Starting in 1958, the Education Department in Victoria permitted the Council for Christian Education in Schools (CCES) to appoint chaplains to secondary schools. In early 1973, there were 30 such religious chaplains; 27 of them men and three of them women. Twenty-eight of the chaplains are ordained ministers, while eight of them have formal teacher training. Their salaries (approximately $5,200 per annum, including allowances) were financed by local committees who raised funds by voluntary contribution. Funds were also obtained via grants from the CCES and local municipal councils. The chaplains conducted classes that were integrated in the normal school timetable. In this way, Religious Instruction (RI) is less an obvious religious observance than when the whole school convenes for RI at the same time. In some cases, the chaplains’ class material tends towards a study of comparative religion.
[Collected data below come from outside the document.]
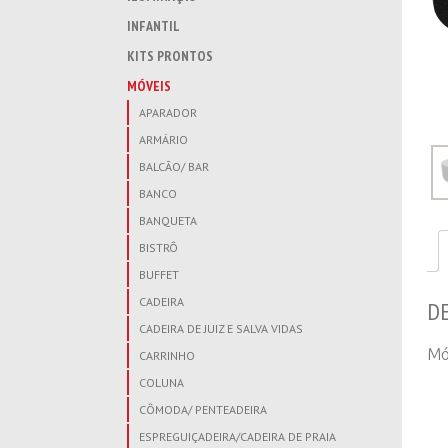
INFANTIL
KITS PRONTOS
MÓVEIS
APARADOR
ARMÁRIO
BALCÃO/ BAR
BANCO
BANQUETA
BISTRÔ
BUFFET
CADEIRA
D
CADEIRA DE JUIZ E SALVA VIDAS
Mó
CARRINHO
COLUNA
CÔMODA/ PENTEADEIRA
ESPREGUIÇADEIRA/CADEIRA DE PRAIA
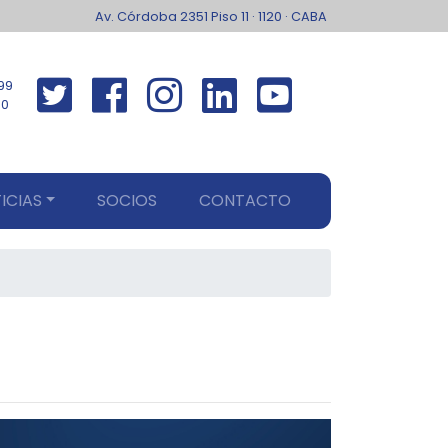
Av. Córdoba 2351 Piso 11 · 1120 · CABA
99
00
ICIAS
SOCIOS
CONTACTO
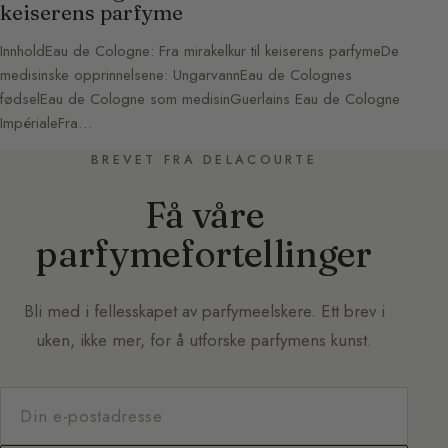
keiserens parfyme
InnholdEau de Cologne: Fra mirakelkur til keiserens parfymeDe
medisinske opprinnelsene: UngarvannEau de Colognes
fødselEau de Cologne som medisinGuerlains Eau de Cologne
ImpérialeFra…
BREVET FRA DELACOURTE
Få våre
parfymefortellinger
Bli med i fellesskapet av parfymeelskere. Ett brev i
uken, ikke mer, for å utforske parfymens kunst.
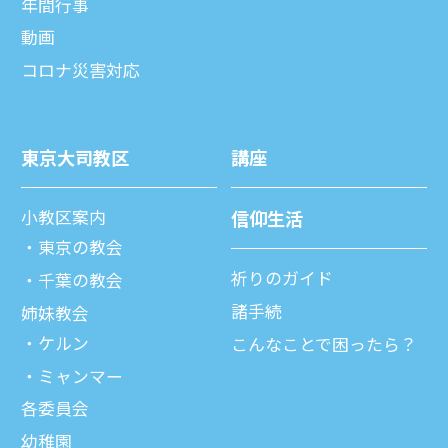
年間⾏事
動画
コロナ災害対応
東京⼤司教区
講座
⼩教区案内
信仰⽣活
東京の教会
祈りのガイド
千葉の教会
諸⼿続
姉妹教会
ケルン
こんなことで困ったら？
ミャンマー
各委員会
幼稚園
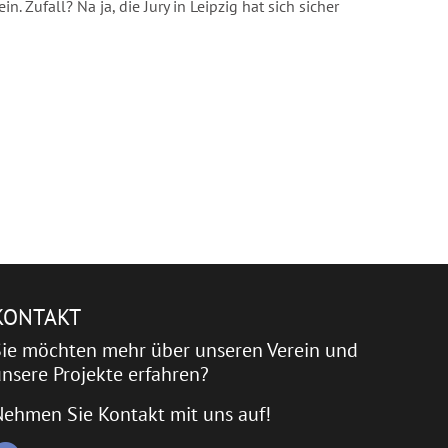
n. Zufall? Na ja, die Jury in Leipzig hat sich sicher
KONTAKT
Sie möchten mehr über unseren Verein und
nsere Projekte erfahren?
Nehmen Sie Kontakt mit uns auf!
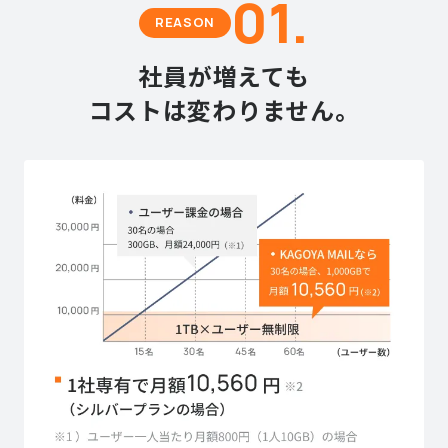
01.
REASON
社員が増えても
コストは変わりません。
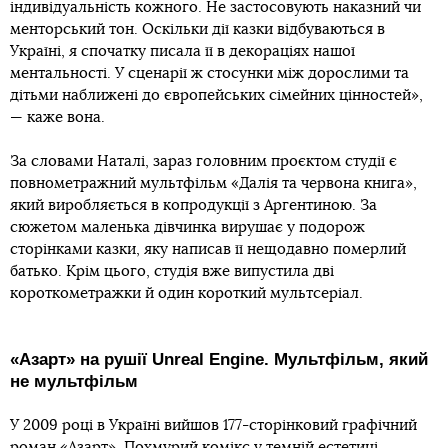
індивідуальність кожного. Не застосовують наказний чи
менторський тон. Оскільки дії казки відбуваються в
Україні, я спочатку писала її в декораціях нашої
ментальності. У сценарії ж стосунки між дорослими та
дітьми наближені до європейських сімейних цінностей»,
— каже вона.
За словами Наталі, зараз головним проєктом студії є
повнометражний мультфільм «Далія та червона книга»,
який виробляється в копродукції з Аргентиною. За
сюжетом маленька дівчинка вирушає у подорож
сторінками казки, яку написав її нещодавно померлий
батько. Крім цього, студія вже випустила дві
короткометражки й один короткий мультсеріал.
«Азарт» на рушії Unreal Engine. Мультфільм, який
не мультфільм
У 2009 році в Україні вийшов 177-сторінковий графічний
роман «Азарт». Похмурий комікс у темній естетиці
During this period, if the Minister for Education had given prior approval for the formation of a class for RI other than the Agreed Syllabus, each parent of an enrolled child was given forms on which to indicate the parent’s preference. If the parents returned one of the forms indicating ‘Yes’, or if the forms were not returned within 14 days, their child was given RI by CCES accredited instructors. If one of the forms was returned with the answer ‘No’, the child was usually sent to a vacant room for a period of private study or sometimes permitted to do a housekeeping job around the school.
In 1972, the Victorian Minister for Education, the Hon. L. H. S. Thompson, initiated a Committee under the chairmanship of the former Deputy Director General of Education, W. B. Russell, to examine religious education in Government schools. The Humanist Society of Victoria (HSV) sought representation on the Committee. However, our offer was declined.
In 1973, three HSV representatives met the Committee personally to deliver the Humanist Society of Victoria submission on religious education. Our submission was summarised by the Committee and included in the final Report of the Committee on Religious Education (Russell Report).
After the Committee published its final report in September 1974, the Minister for Education sought public comment. In response, HSV wrote a draft letter to the Minister for Education opposing the Committee’s findings and sought an interview to discuss the matter. HSV was not granted an interview.